■ Description of the task: Report how many lines of the following entries include the string "alla"; respond with the number alone.

(Extracted page text data)
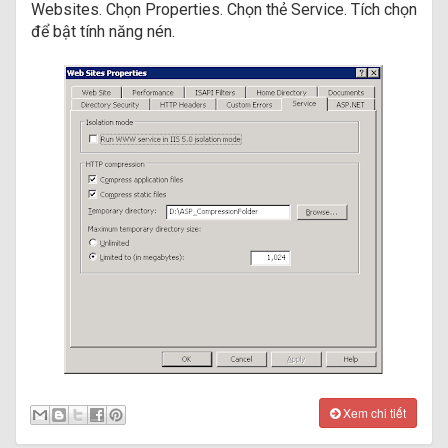
Websites. Chọn Properties. Chọn thẻ Service. Tích chọn
để bật tính năng nén.
Xem chi tiết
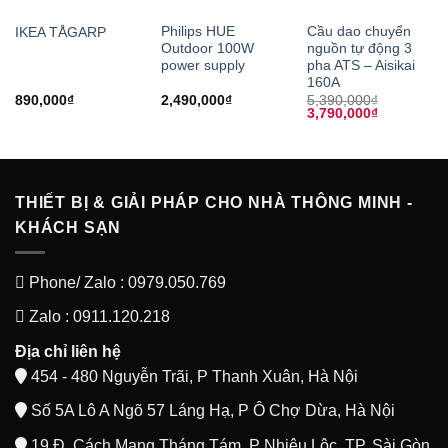
Philips HUE
Cầu dao chuyển
IKEA TÅGARP
Outdoor 100W
nguồn tự động 3
power supply
pha ATS – Aisikai
160A
890,000
₫
2,490,000
₫
5,390,000
₫
Giá
Giá
3,790,000
₫
gốc
hiện
là:
tại
5,390,000₫.
là:
3,790,000₫
THIẾT BỊ & GIẢI PHÁP CHO NHÀ THÔNG MINH -
KHÁCH SẠN
Phone/ Zalo : 0979.050.769
Zalo : 0911.120.218
Địa chỉ liên hệ
454 - 480 Nguyễn Trãi, P Thanh Xuân, Hà Nội
Số 5A Lô A Ngõ 57 Láng Hạ, P Ô Chợ Dừa, Hà Nội
19 Đ. Cách Mạng Tháng Tám, P Nhiêu Lộc, TP. Sài Gòn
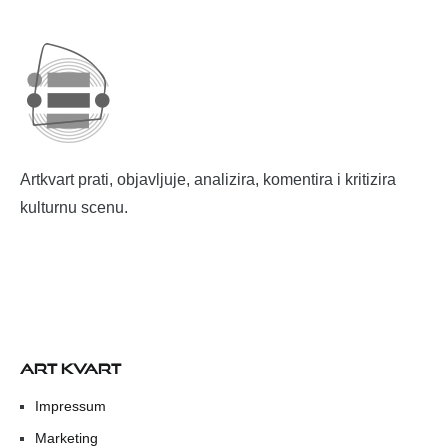
Artkvart prati, objavljuje, analizira, komentira i kritizira
kulturnu scenu.
ART KVART
Impressum
Marketing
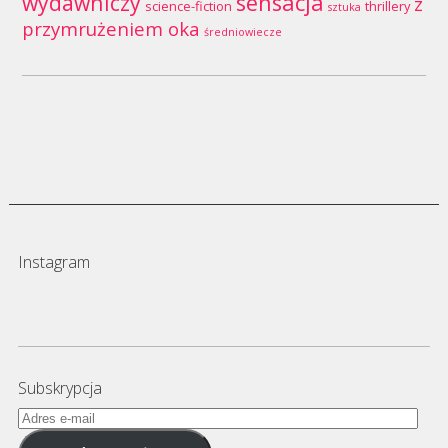
wydawniczy
sensacja
z
science-fiction
thrillery
sztuka
przymrużeniem oka
średniowiecze
Instagram
Subskrypcja
Adres
e-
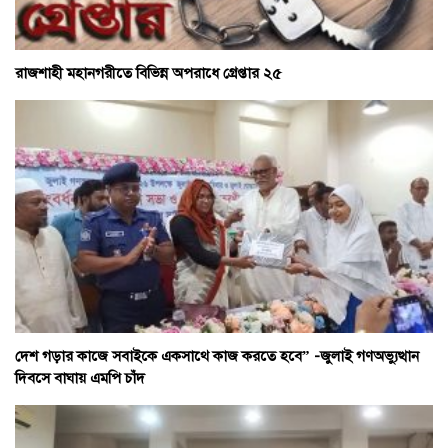
রাজশাহী মহানগরীতে বিভিন্ন অপরাধে গ্রেপ্তার ২৫
দেশ গড়ার কাজে সবাইকে একসাথে কাজ করতে হবে” -জুলাই গণঅভ্যুত্থান
দিবসে বাঘায় এমপি চাঁদ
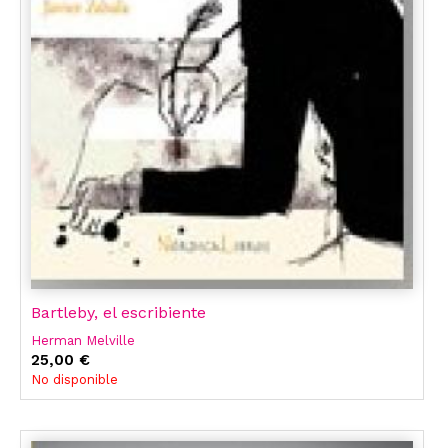
Bartleby, el escribiente
Herman Melville
25,00 €
No disponible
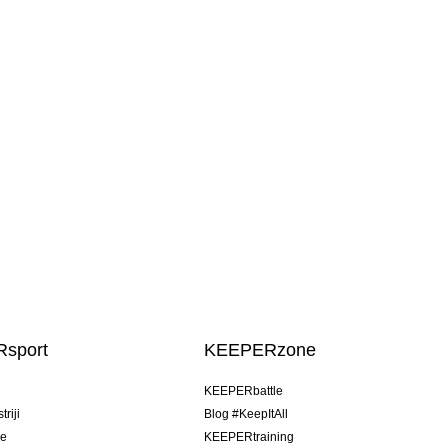
sport
KEEPERzone
u
KEEPERbattle
riji
Blog #KeepItAll
je
KEEPERtraining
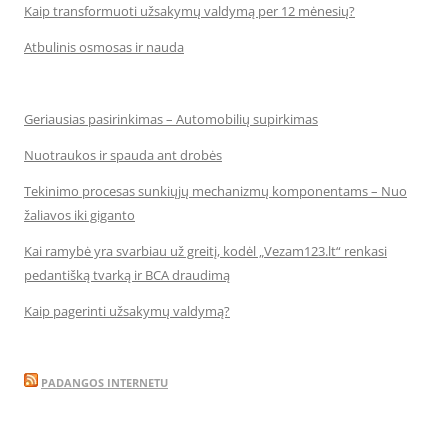
Kaip transformuoti užsakymų valdymą per 12 mėnesių?
Atbulinis osmosas ir nauda
Geriausias pasirinkimas – Automobilių supirkimas
Nuotraukos ir spauda ant drobės
Tekinimo procesas sunkiųjų mechanizmų komponentams – Nuo
žaliavos iki giganto
Kai ramybė yra svarbiau už greitį, kodėl „Vezam123.lt“ renkasi
pedantišką tvarką ir BCA draudimą
Kaip pagerinti užsakymų valdymą?
PADANGOS INTERNETU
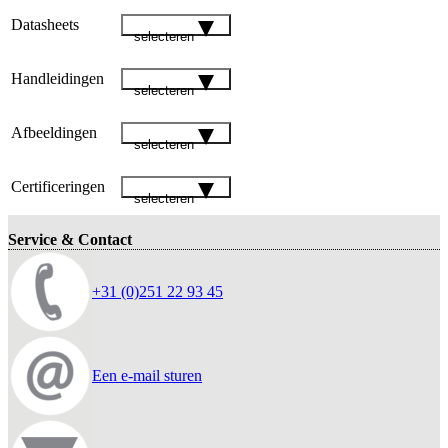
Datasheets
selecteren
Handleidingen
selecteren
Afbeeldingen
selecteren
Certificeringen
selecteren
Service & Contact
+31 (0)251 22 93 45
Een e-mail sturen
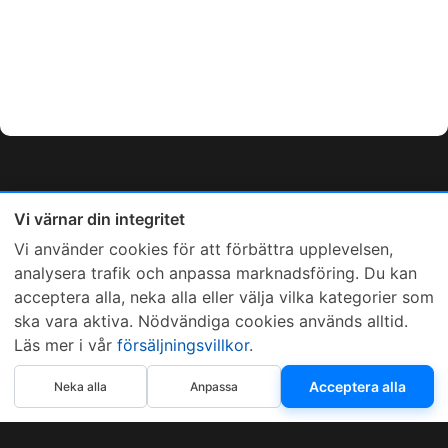
Vi värnar din integritet
Vi använder cookies för att förbättra upplevelsen,
analysera trafik och anpassa marknadsföring. Du kan
acceptera alla, neka alla eller välja vilka kategorier som
ska vara aktiva. Nödvändiga cookies används alltid.
Läs mer i vår
försäljningsvillkor
.
Acceptera alla
Neka alla
Anpassa
Sveriges mest sålda dieselbox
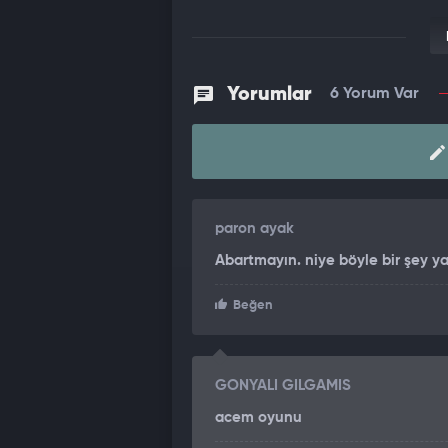
Yorumlar
6 Yorum Var
paron ayak
Abartmayın. niye böyle bir şey ya
Beğen
GONYALI GILGAMIS
acem oyunu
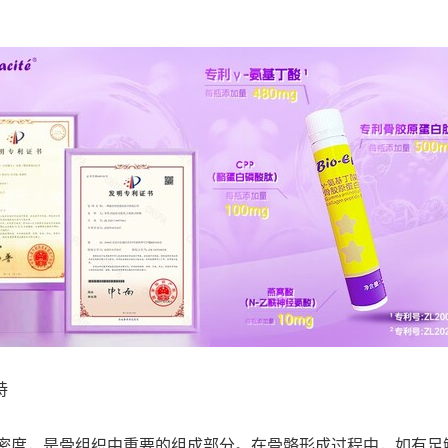
持
骨密度，是骨组织中重要的组成部分。在骨骼形成过程中，如有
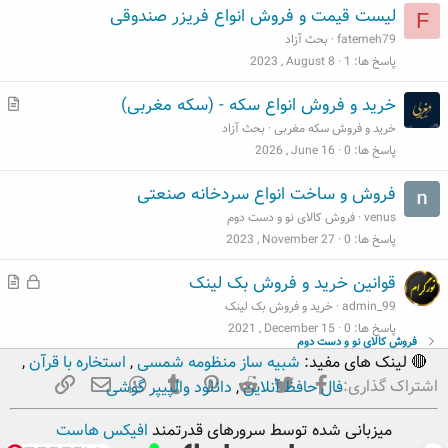
لیست قیمت و فروش انواع فریزر صندوقی
F
fatemeh79
بحث آزاد
پاسخ ها
1
2023 , August 8
م
خرید و فروش انواع سکه - (سکه مغربی)
ط
خرید و فروش سکه مغربی
بحث آزاد
ل
پاسخ ها
0
2026 , June 16
ب
فروش و ساخت انواع سردخانه صنعتی
venus
فروش کالای نو و دست دوم
پاسخ ها
0
2023 , November 27
ق
م
قوانین خرید و فروش بک لینک
ف
ط
admin_99
خرید و فروش بک لینک
ل
ل
پاسخ ها
0
2021 , December 15
فروش کالای نو و دست دوم
ش
ب
🔴 لینک های مفید:
شبیه ساز منظومه شمسی
,
استخاره با قرآن
,
د
فیسبوک
تویتر
Reddit
Pinterest
Tumblr
ایمیل
WhatsApp
لینک
اشتراک گذاری:
فال حافظ آنلاین
,
دانلود والپیپر گوشی
ه
میزبانی شده توسط سرورهای قدرتمند
افیکس هاست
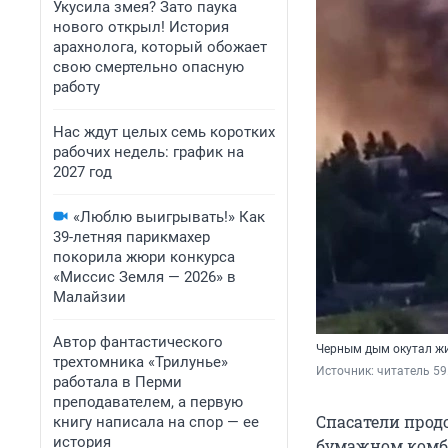
Укусила змея? Зато паука
нового открыл! История
арахнолога, который обожает
свою смертельно опасную
работу
Нас ждут целых семь коротких
рабочих недель: график на
2027 год
«Люблю выигрывать!» Как
39-летняя парикмахер
покорила жюри конкурса
«Миссис Земля — 2026» в
Малайзии
Автор фантастического
Черным дым окутал жи
трехтомника «Трилунье»
Источник: 
читатель 59
работала в Перми
преподавателем, а первую
Спасатели про
книгу написала на спор — ее
история
бумажном комби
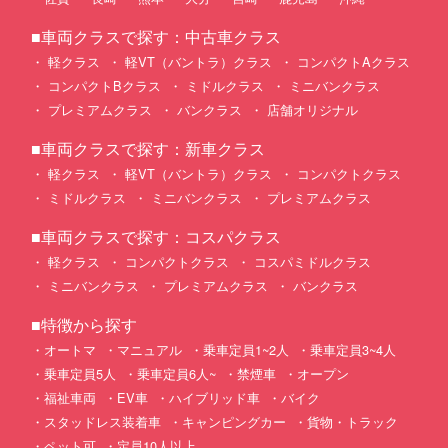
■車両クラスで探す：中古車クラス
軽クラス
軽VT（バントラ）クラス
コンパクトAクラス
コンパクトBクラス
ミドルクラス
ミニバンクラス
プレミアムクラス
バンクラス
店舗オリジナル
■車両クラスで探す：新車クラス
軽クラス
軽VT（バントラ）クラス
コンパクトクラス
ミドルクラス
ミニバンクラス
プレミアムクラス
■車両クラスで探す：コスパクラス
軽クラス
コンパクトクラス
コスパミドルクラス
ミニバンクラス
プレミアムクラス
バンクラス
■特徴から探す
オートマ
マニュアル
乗車定員1~2人
乗車定員3~4人
乗車定員5人
乗車定員6人~
禁煙車
オープン
福祉車両
EV車
ハイブリッド車
バイク
スタッドレス装着車
キャンピングカー
貨物・トラック
ペット可
定員10人以上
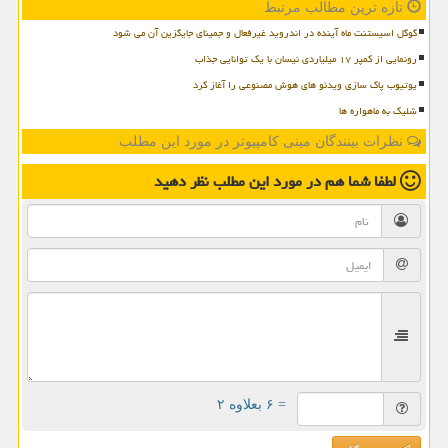
تازه ترین مطالب مرتبط
گوگل اسیستنت ماه آینده در اندروید غیرفعال و جمینای جایگزین آن می شود
رونمایی از کمپر ۱۷ میلیاردی نیسان با یک توانایی جذاب
یوتیوب پاک سازی ویدئو های هوش مصنوعی را آغاز کرد
شلیک به ماهواره ها
نظرات بینندگان مینی کامپیوتر در مورد این مطلب
لطفا شما هم
در مورد این مطلب
نظر دهید
= ۶ بعلاوه ۲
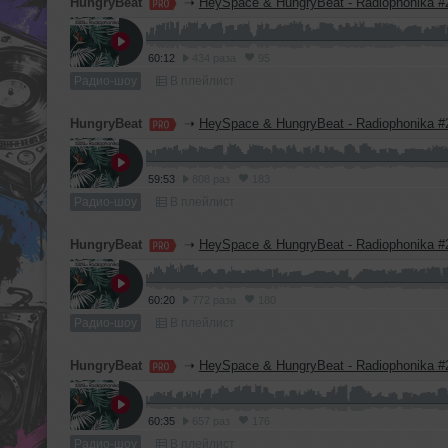
HungryBeat
➝
HeySpace & HungryBeat - Radiophonika #
60:12
434 раза
95
Радио-шоу
В плейлист
HungryBeat
➝
HeySpace & HungryBeat - Radiophonika #
59:53
808 раз
183
Радио-шоу
В плейлист
HungryBeat
➝
HeySpace & HungryBeat - Radiophonika #
60:20
772 раза
180
Радио-шоу
В плейлист
HungryBeat
➝
HeySpace & HungryBeat - Radiophonika #
60:35
657 раз
176
Радио-шоу
В плейлист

■ Solution to the problem: 3